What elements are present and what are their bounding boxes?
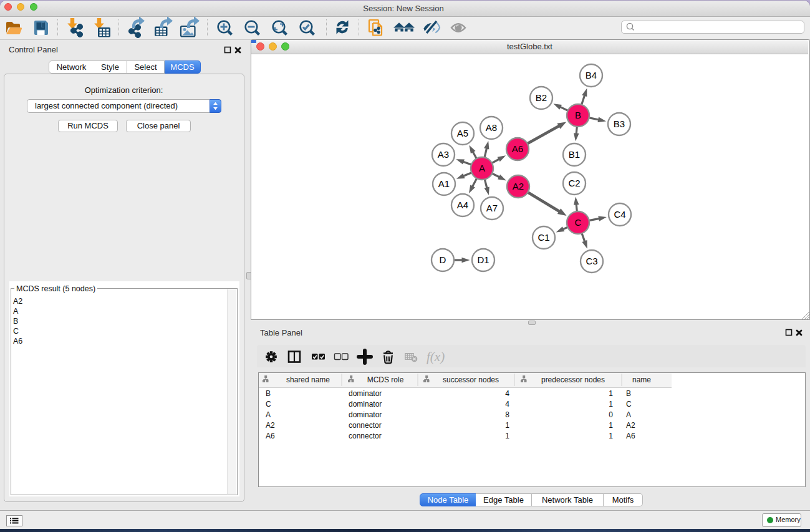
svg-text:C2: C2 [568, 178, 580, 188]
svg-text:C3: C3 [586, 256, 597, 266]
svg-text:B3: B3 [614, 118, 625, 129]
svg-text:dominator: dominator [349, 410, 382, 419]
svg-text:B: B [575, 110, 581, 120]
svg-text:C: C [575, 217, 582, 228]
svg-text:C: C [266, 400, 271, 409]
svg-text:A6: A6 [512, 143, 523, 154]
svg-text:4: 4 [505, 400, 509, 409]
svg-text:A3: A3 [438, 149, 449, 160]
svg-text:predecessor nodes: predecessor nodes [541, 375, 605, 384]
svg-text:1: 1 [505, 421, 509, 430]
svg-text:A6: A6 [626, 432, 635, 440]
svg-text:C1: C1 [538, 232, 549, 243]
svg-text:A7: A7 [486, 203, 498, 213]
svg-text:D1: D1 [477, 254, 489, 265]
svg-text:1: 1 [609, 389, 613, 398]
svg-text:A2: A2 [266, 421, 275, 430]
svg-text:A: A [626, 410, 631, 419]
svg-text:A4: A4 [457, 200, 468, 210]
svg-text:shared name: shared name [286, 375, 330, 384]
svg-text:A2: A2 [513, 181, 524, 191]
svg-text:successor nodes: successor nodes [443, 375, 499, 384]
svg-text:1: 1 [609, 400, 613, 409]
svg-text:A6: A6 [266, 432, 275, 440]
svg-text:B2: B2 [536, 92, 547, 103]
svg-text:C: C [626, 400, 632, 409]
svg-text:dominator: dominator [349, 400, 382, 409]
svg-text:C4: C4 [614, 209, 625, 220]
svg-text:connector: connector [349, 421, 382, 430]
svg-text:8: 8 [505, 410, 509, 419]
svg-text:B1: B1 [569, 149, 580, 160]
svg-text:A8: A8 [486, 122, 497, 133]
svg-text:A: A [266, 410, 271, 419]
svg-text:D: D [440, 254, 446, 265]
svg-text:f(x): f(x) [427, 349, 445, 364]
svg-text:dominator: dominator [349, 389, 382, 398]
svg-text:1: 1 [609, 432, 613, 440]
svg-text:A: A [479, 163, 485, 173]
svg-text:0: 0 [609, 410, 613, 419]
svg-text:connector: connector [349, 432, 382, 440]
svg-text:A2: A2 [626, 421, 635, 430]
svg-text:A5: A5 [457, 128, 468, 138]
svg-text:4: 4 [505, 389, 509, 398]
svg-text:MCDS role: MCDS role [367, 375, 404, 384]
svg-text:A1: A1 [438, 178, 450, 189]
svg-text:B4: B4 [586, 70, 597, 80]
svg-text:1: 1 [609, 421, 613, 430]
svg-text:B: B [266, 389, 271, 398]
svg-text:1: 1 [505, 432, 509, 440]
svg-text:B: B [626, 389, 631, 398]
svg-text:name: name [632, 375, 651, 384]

◆ ◆ ◆ ◆

Transcribe the records word for word and include no pictures.

What elements are present and what are their bounding boxes?
svg-text:C2: C2 [568, 178, 580, 188]
svg-text:C3: C3 [586, 256, 597, 266]
svg-text:B3: B3 [614, 118, 625, 129]
svg-text:dominator: dominator [349, 410, 382, 419]
svg-text:B: B [575, 110, 581, 120]
svg-text:C: C [575, 217, 582, 228]
svg-text:C: C [266, 400, 271, 409]
svg-text:A6: A6 [512, 143, 523, 154]
svg-text:4: 4 [505, 400, 509, 409]
svg-text:A3: A3 [438, 149, 449, 160]
svg-text:predecessor nodes: predecessor nodes [541, 375, 605, 384]
svg-text:1: 1 [505, 421, 509, 430]
svg-text:A6: A6 [626, 432, 635, 440]
svg-text:C1: C1 [538, 232, 549, 243]
svg-text:A7: A7 [486, 203, 498, 213]
svg-text:D1: D1 [477, 254, 489, 265]
svg-text:1: 1 [609, 389, 613, 398]
svg-text:A2: A2 [266, 421, 275, 430]
svg-text:A: A [626, 410, 631, 419]
svg-text:A4: A4 [457, 200, 468, 210]
svg-text:shared name: shared name [286, 375, 330, 384]
svg-text:A2: A2 [513, 181, 524, 191]
svg-text:successor nodes: successor nodes [443, 375, 499, 384]
svg-text:1: 1 [609, 400, 613, 409]
svg-text:A6: A6 [266, 432, 275, 440]
svg-text:B2: B2 [536, 92, 547, 103]
svg-text:C: C [626, 400, 632, 409]
svg-text:dominator: dominator [349, 400, 382, 409]
svg-text:C4: C4 [614, 209, 625, 220]
svg-text:connector: connector [349, 421, 382, 430]
svg-text:8: 8 [505, 410, 509, 419]
svg-text:B1: B1 [569, 149, 580, 160]
svg-text:A8: A8 [486, 122, 497, 133]
svg-text:A: A [266, 410, 271, 419]
svg-text:D: D [440, 254, 446, 265]
svg-text:f(x): f(x) [427, 349, 445, 364]
svg-text:dominator: dominator [349, 389, 382, 398]
svg-text:1: 1 [609, 432, 613, 440]
svg-text:A: A [479, 163, 485, 173]
svg-text:0: 0 [609, 410, 613, 419]
svg-text:connector: connector [349, 432, 382, 440]
svg-text:A2: A2 [626, 421, 635, 430]
svg-text:A5: A5 [457, 128, 468, 138]
svg-text:4: 4 [505, 389, 509, 398]
svg-text:MCDS role: MCDS role [367, 375, 404, 384]
svg-text:A1: A1 [438, 178, 450, 189]
svg-text:B4: B4 [586, 70, 597, 80]
svg-text:1: 1 [609, 421, 613, 430]
svg-text:B: B [266, 389, 271, 398]
svg-text:1: 1 [505, 432, 509, 440]
svg-text:B: B [626, 389, 631, 398]
svg-text:name: name [632, 375, 651, 384]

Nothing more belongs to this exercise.